The proposed means of achieving massive photon levels is a photon-photon collider in a vacuum hohlraum. The apparatus consists of a high-powered laser, which bombards a slab of gold, producing a high-intensity gamma ray (photons) a hallow space (“hohlraum”) in which is accumulated a thick field of photons produced by another laser. The gamma ray bombards the hohlraum. Out of the other end of the hohlraum some electrons and positrons will fly, according to the English physicists. A shorter, more technical phrasing of the process is that a gamma-ray beam is fired into the high-temperature radiation field of a laser-heated hohlraum.

The theory of converting light into matter and matter into light dates back to 1930, when theoretical physicist Paul Dirac considered that an electron and its antimatter counterpart (a positron) could be annihilated (combined) to produce two photons. Four years later, physicists Gregory Breit and John Wheeler suggested that the reverse could also be true.
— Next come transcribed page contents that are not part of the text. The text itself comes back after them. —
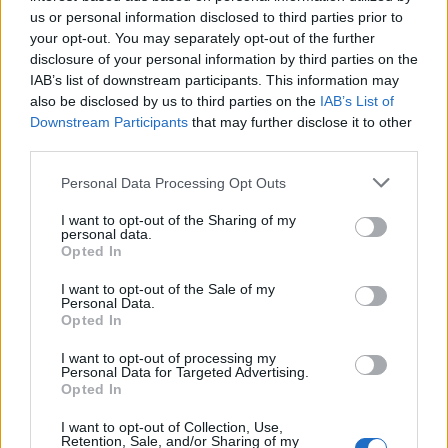
ritenzione idrica.
us or personal information disclosed to third parties prior to
your opt-out. You may separately opt-out of the further
disclosure of your personal information by third parties on the
Cosa raccontano i comportamenti degli
IAB’s list of downstream participants. This information may
organismi
also be disclosed by us to third parties on the
IAB’s List of
Downstream Participants
that may further disclose it to other
I risultati mostrano in modo chiaro che i
third parties.
comportamenti degli organismi del suolo
– in particolare
evitamento
e
Personal Data Processing Opt Outs
disaggregazione
– riflettono
I want to opt-out of the Sharing of my
efficacemente le differenze di qualità
personal data.
ecologica tra le aree studiate.
Opted In
I want to opt-out of the Sale of my
Questi segnali comportamentali risultano
Personal Data.
spesso
più sensibili e immediati
rispetto
Opted In
ad alcuni indici tradizionali di biodiversità,
I want to opt-out of processing my
riuscendo a intercettare condizioni di
Personal Data for Targeted Advertising.
degrado ecologico in fase precoce. Il
Opted In
legame con la biodiversità microbica,
I want to opt-out of Collection, Use,
invece, appare più complesso e meno
Retention, Sale, and/or Sharing of my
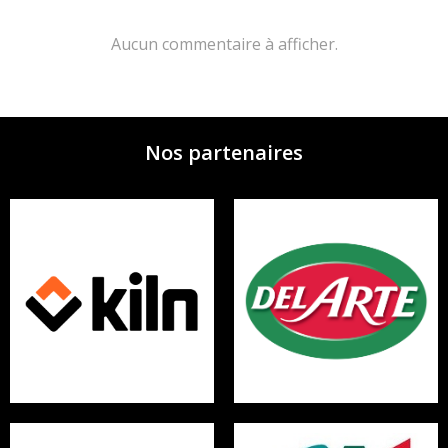
Aucun commentaire à afficher.
Nos partenaires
“It’s breathtaking to think that things we thought are not connected, can in fact be converted to each other: matter and energy, particles and light. Would we be able in the future to convert energy into time and vice versa?” said John Adams Institute, Oxford Director Andrei Seryi of the John Adams Institute on the matter.

Many laboratories around the world have the equipment necessary to perform the experimental photon-photon collisions, the English physicists say, and the experiment is expected to be conducted within the year.